**
Difference between creating a foreign key for consistency and for joins
**
I am fine to use Foreignkey and Queryset API with Django.
I just want to understand little bit more deeply how it works behind the scenes.
In Django manual, it says
a database index is automatically created on the ForeignKey. You can
disable this by setting db_index to False. You may want to avoid the
overhead of an index if you are creating a foreign key for consistency
rather than joins, or if you will be creating an alternative index
like a partial of multiple column index.
creating for a foreign key for consistency rather than joins
this part is confusing me.
I expected that you use Join keyword if you do query with Foreign key like below.
SELECT
*
FROM
vehicles
INNER JOIN users ON vehicles.car_owner = users.user_id
For example,
class Place(models.Model):
name = models.Charfield(max_length=50)
address = models.Charfield(max_length=50)
class Comment(models.Model):
place = models.ForeignKeyField(Place)
content = models.Charfield(max_length=50)
if you use queryset like Comment.objects.filter(place=1), i expected using Join Keyword in low level SQL command.
but, when I checked it by printing out queryset.query in console, it showed like below.
(I simplified with Model just to explains. below, it shows all attributes in my model. you can ignore attributes)
SELECT
"bfm_comment"."id", "bfm_comment"."content", "bfm_comment"."user_id", "bfm_comment"."place_id", "bfm_comment"."created_at"
FROM "bfm_comment" WHERE "bfm_comment"."place_id" = 1
creating a foreign key for consistency vs creating a foreign key for joins
simply, I thought if you use any queryset, it means using foreign key for joins. Because you can get parent's table data by c = Comment.objects.get(id=1) c.place.name easily. I thought it joins two tables behind scenes. But result of Print(queryset.query) didn't how Join Keyword but Find it by Where keyword.
The way I understood from an answer
Case 1:
Comment.objects.filter(place=1)
result
SELECT
"bfm_comment"."id", "bfm_comment"."content", "bfm_comment"."user_id", "bfm_comment"."place_id", "bfm_comment"."created_at"
FROM "bfm_comment"
WHERE "bfm_comment"."id" = 1
Case 2:
Comment.objects.filter(place__name="df")
result
SELECT "bfm_comment"."id", "bfm_comment"."content", "bfm_comment"."user_id", "bfm_comment"."place_id", "bfm_comment"."created_at"

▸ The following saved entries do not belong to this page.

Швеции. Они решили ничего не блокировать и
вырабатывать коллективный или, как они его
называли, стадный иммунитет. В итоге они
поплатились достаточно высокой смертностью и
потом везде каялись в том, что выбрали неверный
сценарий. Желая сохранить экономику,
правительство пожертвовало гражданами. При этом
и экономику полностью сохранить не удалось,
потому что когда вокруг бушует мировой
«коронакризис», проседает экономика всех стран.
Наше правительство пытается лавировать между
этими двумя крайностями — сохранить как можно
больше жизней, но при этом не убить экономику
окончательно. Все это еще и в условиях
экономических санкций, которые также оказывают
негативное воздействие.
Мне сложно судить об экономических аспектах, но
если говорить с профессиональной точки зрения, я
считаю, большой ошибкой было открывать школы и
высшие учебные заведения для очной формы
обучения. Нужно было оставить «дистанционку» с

FROM "bfm_comment" INNER JOIN "bfm_place" ON ("bfm_comment"."place_id" = "bfm_place"."id")
WHERE "bfm_place"."name" = df
Case1 is searching rows which has comment.id column is 1 in just Comment table.
But in Case 2, it needs to know Place table's attribute 'name', so It has to use JOIN keyword to check values in column of Place table. Right?

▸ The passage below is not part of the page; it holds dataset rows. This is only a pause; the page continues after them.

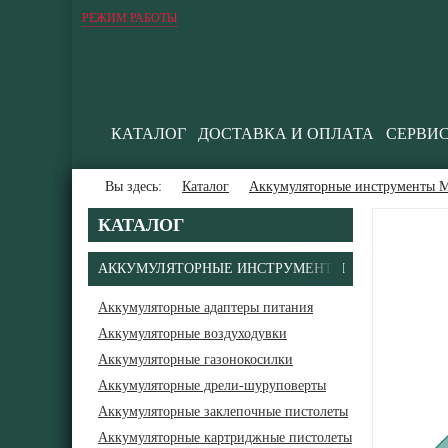
РЕЖИМ РАБОТЫ
КАТАЛОГ
ДОСТАВКА И ОПЛАТА
СЕРВИ
Вы здесь:
Каталог
Аккумуляторные инструменты М
КАТАЛОГ
АККУМУЛЯТОРНЫЕ ИНСТРУМЕНТЫ
Аккумуляторные адаптеры питания
Аккумуляторные воздуходувки
В
Аккумуляторные газонокосилки
Аккумуляторные дрели-шуруповерты
Аккумуляторные заклепочные пистолеты
Аккумуляторные картриджные пистолеты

So Is it alright to think that I create a foreign key for joins if i use queryset like Case2 and that it is better to create index on the Foreign Key?
for above question, I think I can take the answer from Django Manual
Consider adding indexes to fields that you frequently query using
filter(), exclude(), order_by(), etc. as indexes may help to speed up
lookups. Note that determining the best indexes is a complex
database-dependent topic that will depend on your particular
application. The overhead of maintaining an index may outweigh any
gains in query speed
In conclusion, it really depends on how my application work with it.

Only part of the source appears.